Abstract:
Transfer of electric energy from the source of generation to the customer via the transmission and distribution networks is accompanied by losses. The majority of these losses occur in the distribution system. It is widely recognized that placement of shunt capacitors on the distribution system can lead to a reduction in power losses.
Reduction of I2R loss in distribution systems is very essential to improve the overall efficiency of power delivery. The voltage at different buses/sections of a distribution network improves significantly due to appropriate placement of shunt capacitors. The I2R loss can be separated into two parts based on the active and reactive components of branch currents. This thesis work presents a method of improving voltage profile and minimizing the loss associated with the reactive component of branch currents by placing shunt capacitors.
This method first determines a sequence of nodes to be compensated by capacitors. The size of the optimal capacitor at the compensated nodes is then determined by optimizing the loss saving with respect to the cost of investment. The performance of the proposed method is investigated on distribution systems consisting of IEEE 9 bus, IEEE 15 bus and IEEE 34 bus radial network.
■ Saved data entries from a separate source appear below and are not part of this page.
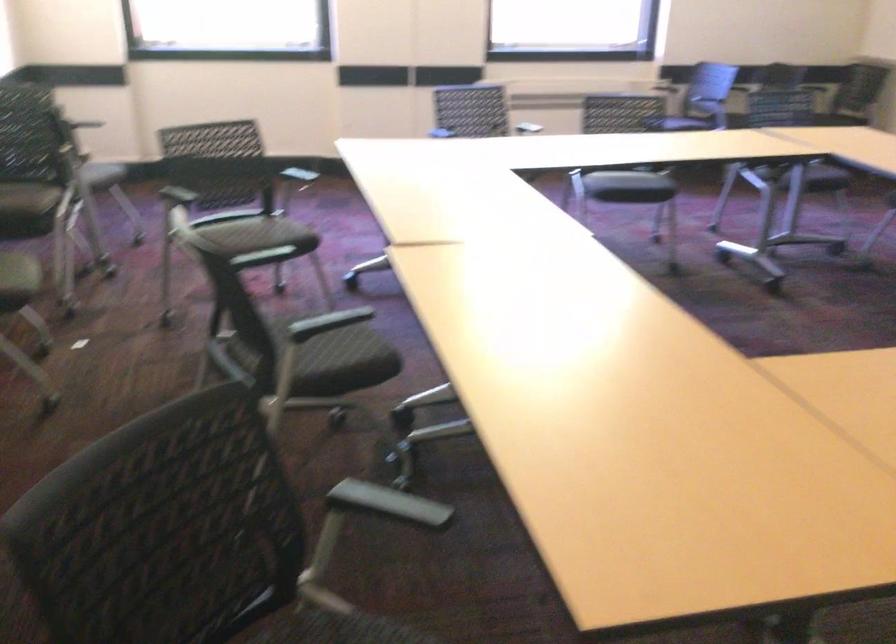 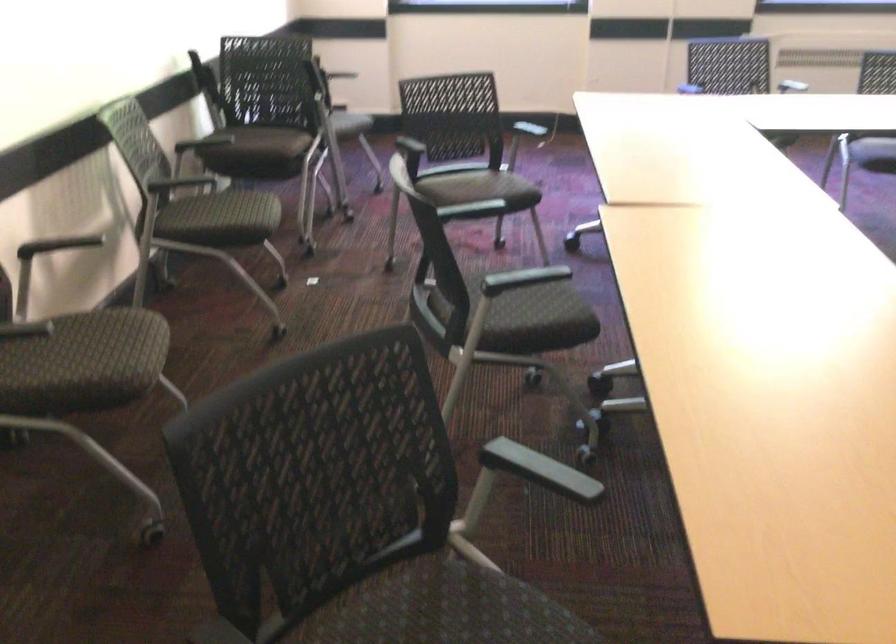 Question: The first image is from the beginning of the video and the second image is from the end. How did the camera likely rotate when shooting the video?

Choices:
 (A) Left
 (B) Right
 (C) Up
 (D) Down

Answer: (A) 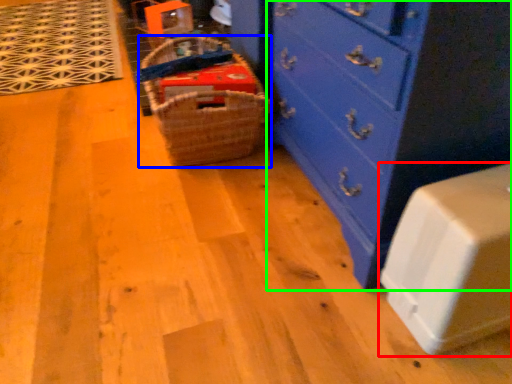 Question: Which object is positioned farthest from cabinetry (highlighted by a red box)? Select from basket (highlighted by a blue box) and chest of drawers (highlighted by a green box).

Choices:
 (A) basket
 (B) chest of drawers

Answer: (A) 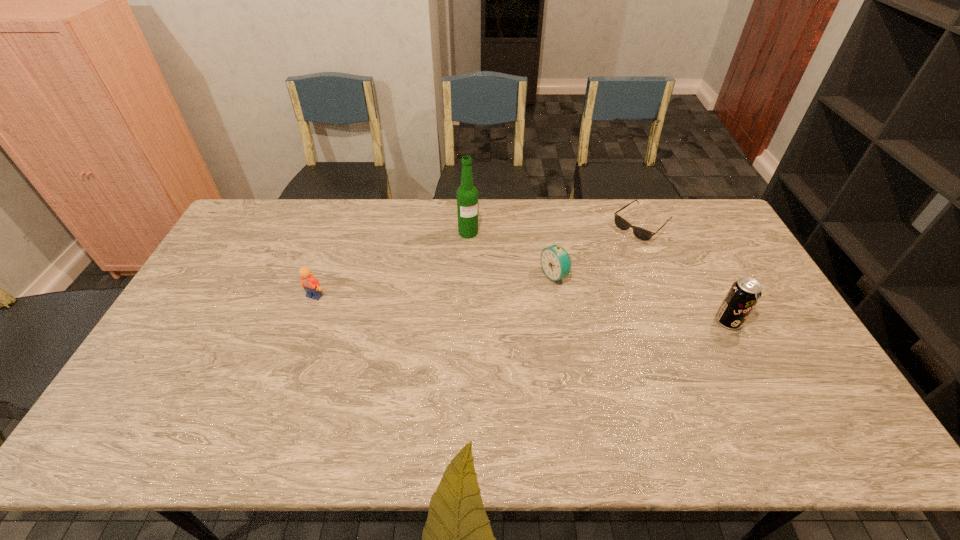 Locate an element on the screen. The height and width of the screenshot is (540, 960). vacant space located on the back of the nearest object is located at coordinates (694, 255).

Locate an element on the screen. The width and height of the screenshot is (960, 540). blank space located on the front-facing side of the alarm clock is located at coordinates (433, 330).

Find the location of a particular element. Image resolution: width=960 pixels, height=540 pixels. free space located on the front-facing side of the alarm clock is located at coordinates (426, 333).

This screenshot has height=540, width=960. Find the location of `free space located 0.350m on the front-facing side of the alarm clock`. free space located 0.350m on the front-facing side of the alarm clock is located at coordinates (443, 326).

Find the location of a particular element. This screenshot has height=540, width=960. vacant space located 0.180m on the label of the tallest object is located at coordinates (487, 273).

Find the location of a particular element. The width and height of the screenshot is (960, 540). vacant space located 0.250m on the label of the tallest object is located at coordinates (494, 288).

You are a GUI agent. You are given a task and a screenshot of the screen. Output one action in this format:
    pyautogui.click(x=<x>, y=<y>)
    Task: Click on the vacant area situated 0.240m on the label of the tallest object
    This screenshot has height=540, width=960.
    Given the screenshot: What is the action you would take?
    pos(493,286)

This screenshot has height=540, width=960. I want to click on free space located on the lenses of the sunglasses, so click(553, 297).

Find the location of a particular element. The height and width of the screenshot is (540, 960). vacant space located on the lenses of the sunglasses is located at coordinates (575, 279).

Find the location of `vacant area situated on the lenses of the sunglasses`. vacant area situated on the lenses of the sunglasses is located at coordinates (610, 251). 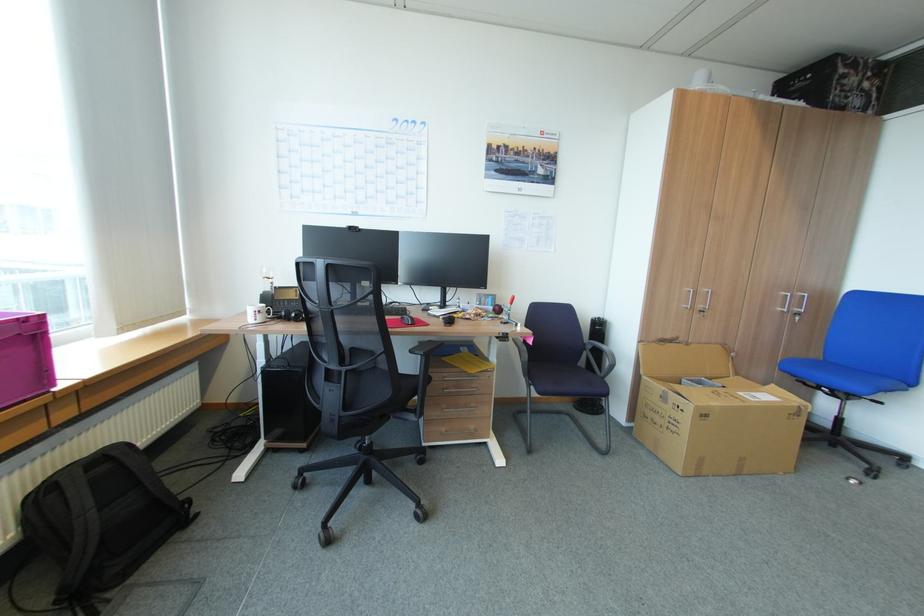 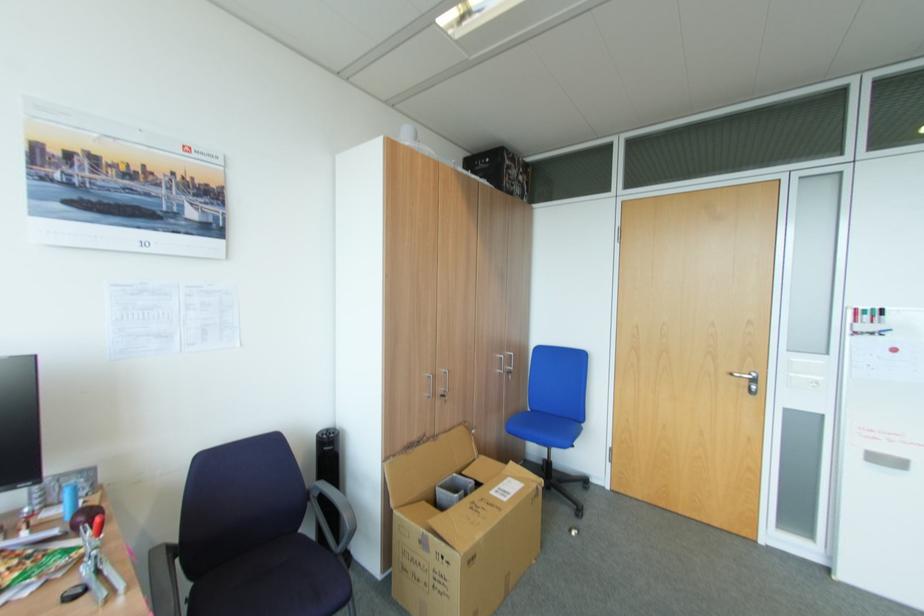 The point at (787,310) is marked in the first image. Where is the corresponding point in the second image?

(505, 371) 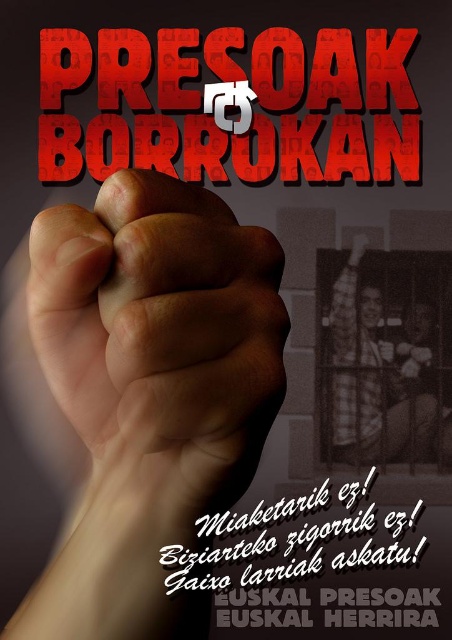 You are an artist analyzing this poster. You notice a point marked at coordinates (x=202, y=106). What object is located at this point?

The point at (x=202, y=106) marks the red textured paper at center.

You are an art curator planning to display this poster in a gallery. The gallery requires that all displayed artworks must have their central subject at least 5 inches away from the viewer to maintain a sense of depth and perspective. Does the smooth skin fist at center meet this requirement?

The smooth skin fist at center is 6.63 inches away from the viewer, which exceeds the 5 inch requirement, so it meets the gallery standard. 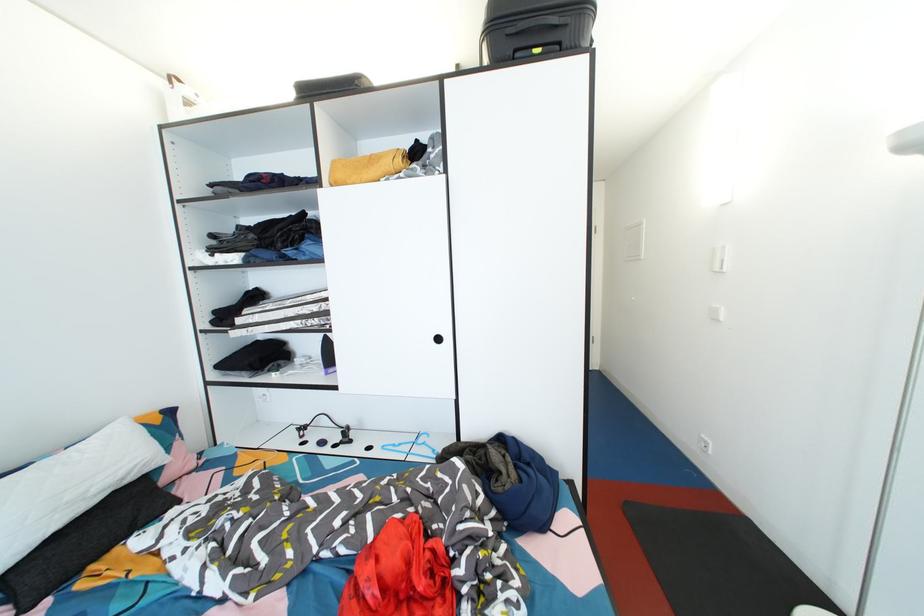 This screenshot has width=924, height=616. Find the location of `black iron`. black iron is located at coordinates (535, 28). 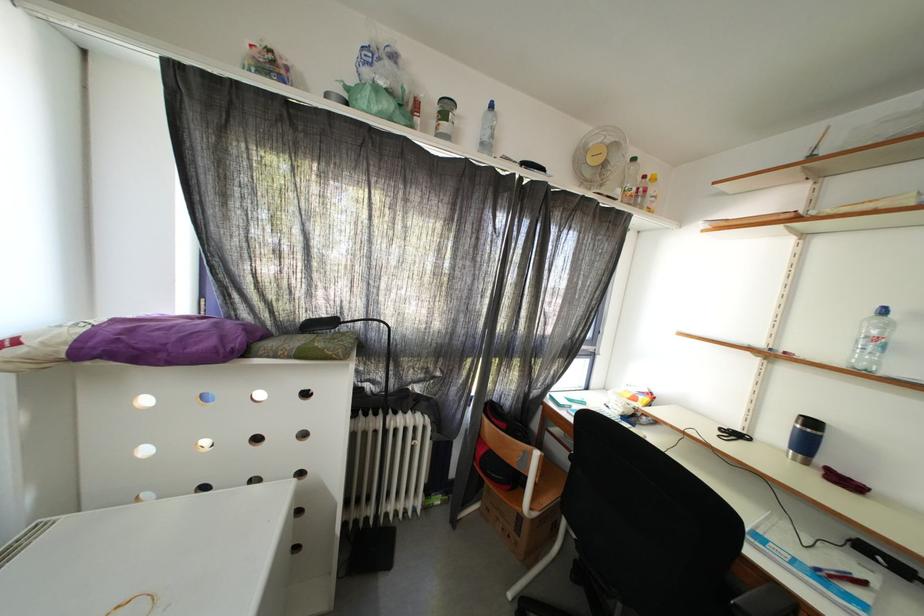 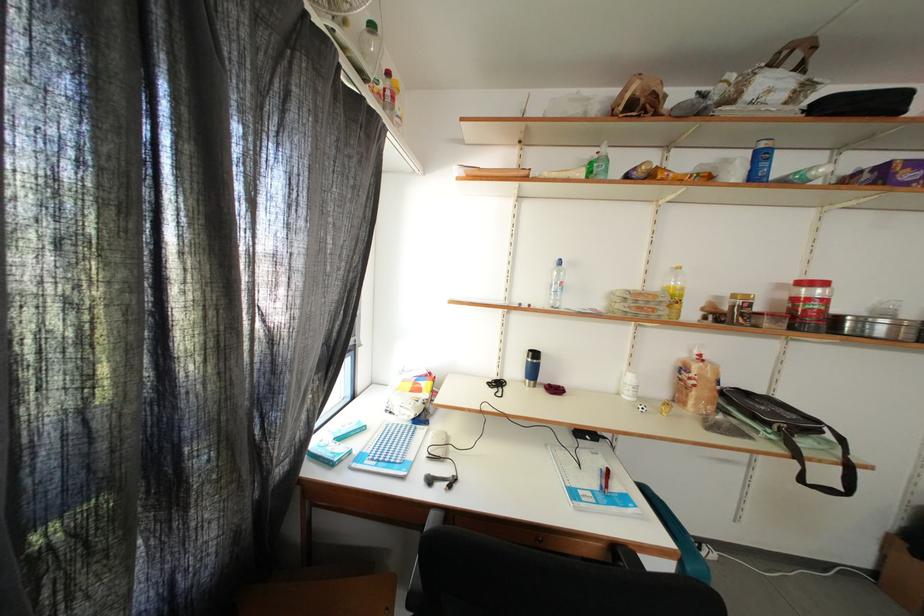 Question: How did the camera likely rotate?

Choices:
 (A) Left
 (B) Right
 (C) Up
 (D) Down

Answer: (B) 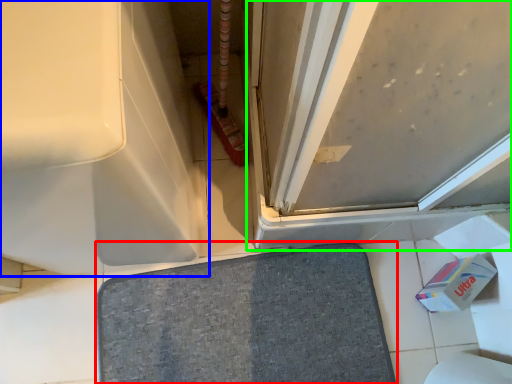 Question: Which is farther away from bath mat (highlighted by a red box)? bath (highlighted by a blue box) or screen door (highlighted by a green box)?

Choices:
 (A) bath
 (B) screen door

Answer: (B) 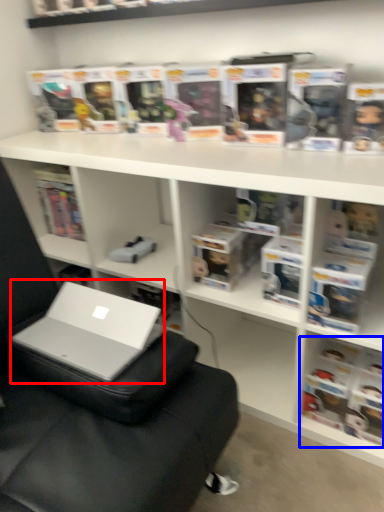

It is found that voltage at each nodes can be maintained within ±10 % of rated voltage and a significant loss saving can be achieved by placing optimal capacitors in the system.
The changing load condition in different seasons of the year is considered. The variable loading condition scenario is implemented considering winter off peak as the minimum loading and summer peak as the maximum loading condition. Comparison with other reported techniques show that the proposed technique obtains a better performance.